Of course, not all non-citizens are welcome: Agitators Petr Rozhok and Oleg Morozov, leaders of the Tallinn branch of the Union of Russian Citizens, have been asked to leave the country, since they refuse to apply for temporary residence permits. Rozhok was given six months to pack his bags, while Morozov has to leave by the beginning of June. (RADIOSTANTSIYA EKHO MOSKVY, 0800 GMT, 4 May 99; FBIS-SOV-1999-0504) This is not the first time that authorities have tried to remove Rozhok from Estonian soil. Procedural errors caused a revocation of an earlier expulsion order. The Tallinn district court ruled that, in its March 1995 attempt to deport the Russian citizen, the Citizenship and Migration Department had not provided the proper documentation. (OMRI DAILY DIGEST, 8 Oct 96) Rozhok is also a member of Vladimir Zhirinovsky's Liberal Democratic Party in Estonia, and at one time faced charges for calling on Russian army veterans to form paramilitary units "for defending the (Russians') honor and dignity." (BNS, 0751 GMT, 9 Feb 94; FBIS-SOV-94-028) Morozov also is no stranger to Estonian authorities: Last year he was charged with inciting ethnic and political hostility in organizing unsanctioned rallies. (RADIO ROSSII NETWORK, 1000 GMT, 30 Jan 98; FBIS-SOV-98-030)

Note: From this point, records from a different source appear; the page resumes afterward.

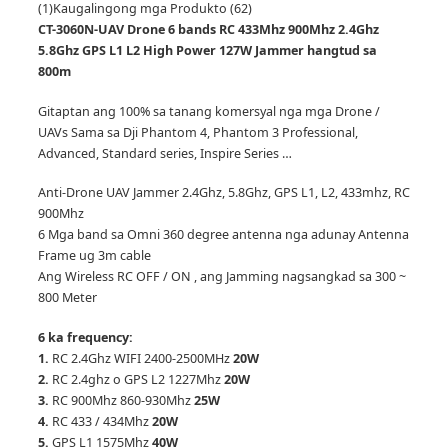
(1)
Kaugalingong mga Produkto (62)
CT-3060N-UAV Drone 6 bands RC 433Mhz 900Mhz 2.4Ghz
5.8Ghz GPS L1 L2 High Power 127W Jammer hangtud sa
800m
Gitaptan ang 100% sa tanang komersyal nga mga Drone /
UAVs Sama sa Dji Phantom 4, Phantom 3 Professional,
Advanced, Standard series, Inspire Series …
Anti-Drone UAV Jammer 2.4Ghz, 5.8Ghz, GPS L1, L2, 433mhz, RC
900Mhz
6 Mga band sa Omni 360 degree antenna nga adunay Antenna
Frame ug 3m cable
Ang Wireless RC OFF / ON , ang Jamming nagsangkad sa 300 ~
800 Meter
6 ka frequency:
1.
RC 2.4Ghz WIFI 2400-2500MHz
20W
2.
RC 2.4ghz o GPS L2 1227Mhz
20W
3.
RC 900Mhz 860-930Mhz
25W
4.
RC 433 / 434Mhz
20W
5.
GPS L1 1575Mhz
40W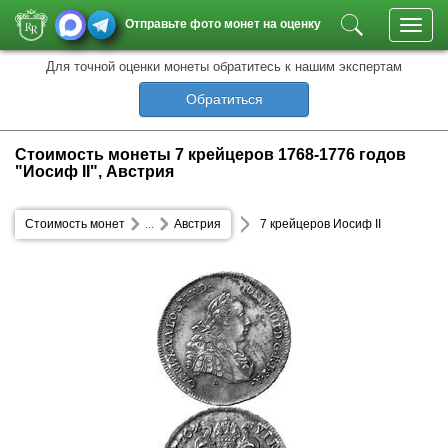
Отправьте фото монет на оценку
Toggl
navig
Для точной оценки монеты обратитесь к нашим экспертам
Обратиться
Стоимость монеты 7 крейцеров 1768-1776 годов
"Иосиф II", Австрия
Стоимость монет
...
Австрия
7 крейцеров Иосиф II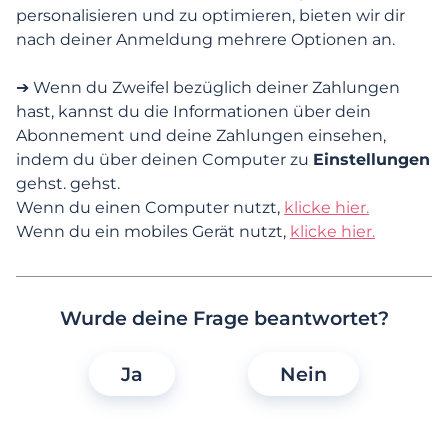
bezahlen? Und wie wird es auf meinen
personalisieren und zu optimieren, bieten wir dir
Kontoauszügen angezeigt?
nach deiner Anmeldung mehrere Optionen an.
Ich habe mein Abonnement gekündigt,
➔ Wenn du Zweifel bezüglich deiner Zahlungen
zahle aber immer noch. Wie kann es dazu
kommen?
hast, kannst du die Informationen über dein
Abonnement und deine Zahlungen einsehen,
indem du über deinen Computer zu
Einstellungen
Ich habe Probleme, ein Abonnement
abzuschließen. Was soll ich tun?
gehst. gehst.
Wenn du einen Computer nutzt,
klicke hier.
Wenn du ein mobiles Gerät nutzt,
klicke hier.
Wie kann ich die mit meinem Abonnement
verbundenen Zahlungsinformationen
ändern?
Wurde deine Frage beantwortet?
Abonnements
Ja
Nein
Abonnement kündigen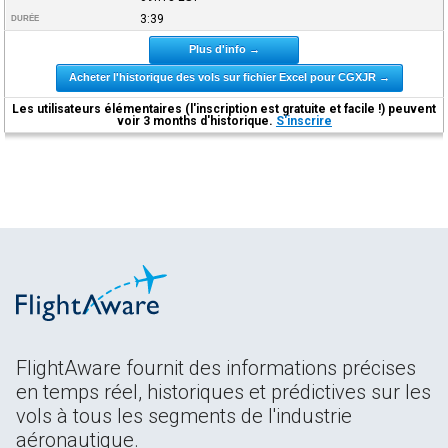
3:39
DURÉE
Plus d'info →
Acheter l'historique des vols sur fichier Excel pour CGXJR →
Les utilisateurs élémentaires (l'inscription est gratuite et facile !) peuvent
voir 3 months d'historique.
S'inscrire
FlightAware fournit des informations précises
en temps réel, historiques et prédictives sur les
vols à tous les segments de l'industrie
aéronautique.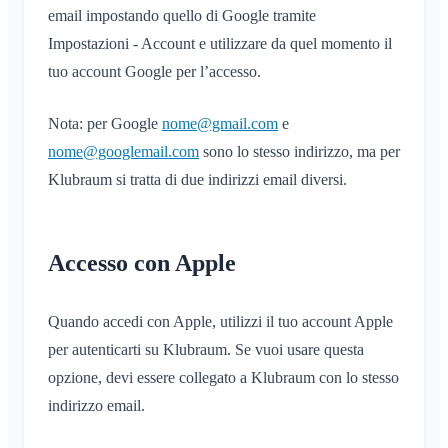
email impostando quello di Google tramite
Impostazioni - Account e utilizzare da quel momento il
tuo account Google per l’accesso.
Nota: per Google
nome@gmail.com
e
nome@googlemail.com
sono lo stesso indirizzo, ma per
Klubraum si tratta di due indirizzi email diversi.
Accesso con Apple
Quando accedi con Apple, utilizzi il tuo account Apple
per autenticarti su Klubraum. Se vuoi usare questa
opzione, devi essere collegato a Klubraum con lo stesso
indirizzo email.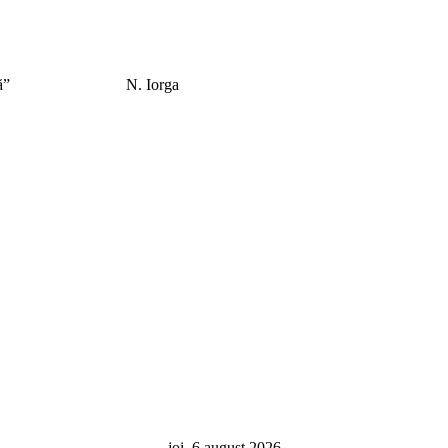
el care îl caută”
N. Iorga
joi, 6 august 2026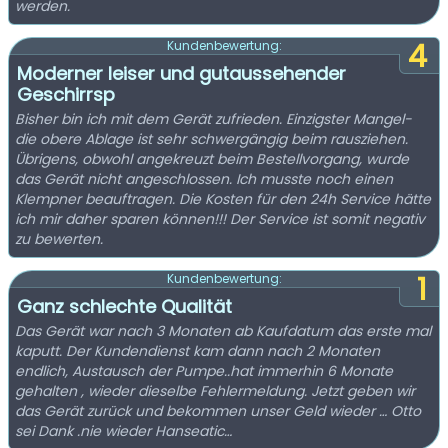
werden.
4
Kundenbewertung:
Moderner leiser und gutaussehender
Geschirrsp
Bisher bin ich mit dem Gerät zufrieden. Einzigster Mangel-
die obere Ablage ist sehr schwergängig beim rausziehen.
Übrigens, obwohl angekreuzt beim Bestellvorgang, wurde
das Gerät nicht angeschlossen. Ich musste noch einen
Klempner beauftragen. Die Kosten für den 24h Service hätte
ich mir daher sparen können!!! Der Service ist somit negativ
zu bewerten.
1
Kundenbewertung:
Ganz schlechte Qualität
Das Gerät war nach 3 Monaten ab Kaufdatum das erste mal
kaputt. Der Kundendienst kam dann nach 2 Monaten
endlich, Austausch der Pumpe..hat immerhin 6 Monate
gehalten , wieder dieselbe Fehlermeldung. Jetzt geben wir
das Gerät zurück und bekommen unser Geld wieder … Otto
sei Dank .nie wieder Hanseatic…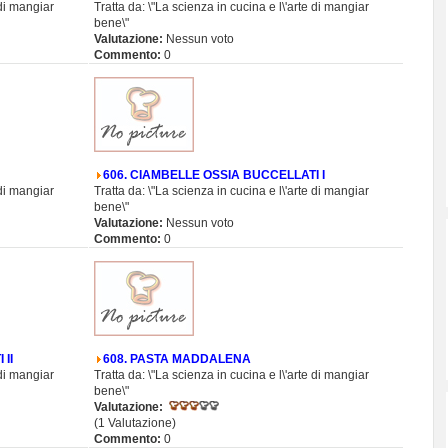
 di mangiar
Tratta da: \"La scienza in cucina e l\'arte di mangiar
bene\"
Valutazione:
Nessun voto
Commento:
0
606. CIAMBELLE OSSIA BUCCELLATI I
 di mangiar
Tratta da: \"La scienza in cucina e l\'arte di mangiar
bene\"
Valutazione:
Nessun voto
Commento:
0
II
608. PASTA MADDALENA
 di mangiar
Tratta da: \"La scienza in cucina e l\'arte di mangiar
bene\"
Valutazione:
(1 Valutazione)
Commento:
0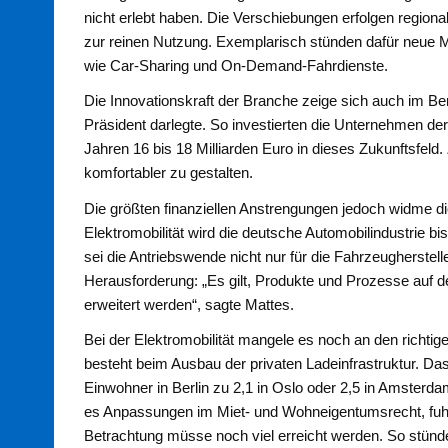
nicht erlebt haben. Die Verschiebungen erfolgen regiona
zur reinen Nutzung. Exemplarisch stünden dafür neue Mob
wie Car-Sharing und On-Demand-Fahrdienste.
Die Innovationskraft der Branche zeige sich auch im Be
Präsident darlegte. So investierten die Unternehmen de
Jahren 16 bis 18 Milliarden Euro in dieses Zukunftsfeld. 
komfortabler zu gestalten.
Die größten finanziellen Anstrengungen jedoch widme di
Elektromobilität wird die deutsche Automobilindustrie b
sei die Antriebswende nicht nur für die Fahrzeugherstell
Herausforderung: „Es gilt, Produkte und Prozesse auf
erweitert werden“, sagte Mattes.
Bei der Elektromobilität mangele es noch an den richt
besteht beim Ausbau der privaten Ladeinfrastruktur. Das i
Einwohner in Berlin zu 2,1 in Oslo oder 2,5 in Amsterdam
es Anpassungen im Miet- und Wohneigentumsrecht, fuhr
Betrachtung müsse noch viel erreicht werden. So stünde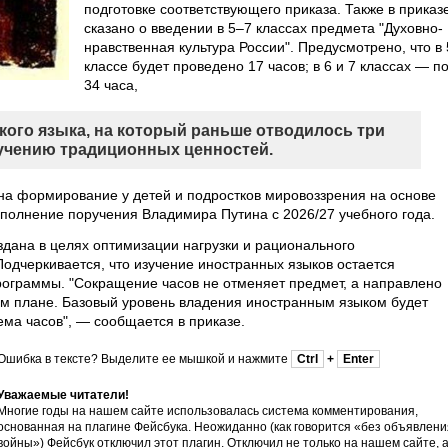
подготовке соответствующего приказа. Также в приказ
сказано о введении в 5–7 классах предмета "Духовно-
нравственная культура России". Предусмотрено, что в 
классе будет проведено 17 часов; в 6 и 7 классах — п
34 часа,
кого языка, на который раньше отводилось три
зучению традиционных ценностей.
на формирование у детей и подростков мировоззрения на основе
сполнение поручения Владимира Путина с 2026/27 учебного года.
дана в целях оптимизации нагрузки и рационального
одчеркивается, что изучение иностранных языков остается
ограммы. "Сокращение часов не отменяет предмет, а направлено
ом плане. Базовый уровень владения иностранным языком будет
ема часов", — сообщается в приказе.
Ошибка в тексте? Выделите ее мышкой и нажмите
Ctrl
+
Enter
Уважаемые читатели!
Многие годы на нашем сайте использовалась система комментирования,
основанная на плагине Фейсбука. Неожиданно (как говорится «без объявлени
войны»)
Фейсбук отключил этот плагин
. Отключил не только на нашем сайте,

'I spy with my own eye...'
Russian authorities apprehended an Estonian citizen on 21 April as he reportedly was obtaining information on the Russian airborne division stationed in the Pskov region. Petr Kalachev, a member of the Kaitseliit (Defense League), allegedly was attempting to recruit officers in the division and gather information on the combat readiness of Russia's airborne units, as well as details on their armaments and personnel. According to an ITAR-TASS report, the Russian authorities -- taking into account the small amount of damage "done to the Russian security, (...) his frank confession, and also guided by the desire to establish good-neighbourly relations with the Republic of Estonia" -- expelled Kalachev instead of prosecuting him on charges. (ITAR-TASS, 1441 GMT, 23 Apr 99; FBIS-SOV-1999-0423) Major Riho Uhtegi, chief of Estonia's defense forces intelligence branch, denied that Kalachev had any connection with military intelligence. (Baltic News Service DAILY REPORT, 1800 GMT, 24 Apr 99) According to Heiki Kirotar, spokesman for the Defense League, the paramilitary unit does not have a mandate to carry out intelligence activities. The Kaitseliit once possessed an information department, Kirotar said, but due to restructuring, now only a small team with the personnel department exists, to check the background of volunteers. (Baltic News Service DAILY REPORT, 1300 GMT, 26 Apr 99) Official Estonian government denials aside, it would not be outside the bounds of credibility that the defense ministry would organize reconnaissance activities to determine as much as possible about the strength and undertakings of Russian military units in Pskov. Geographic proximity alone, never mind security issues, would warrant intelligence-gathering exercises. Perhaps the Estonian government should allocate additional funds, however, on the training of intelligence officers.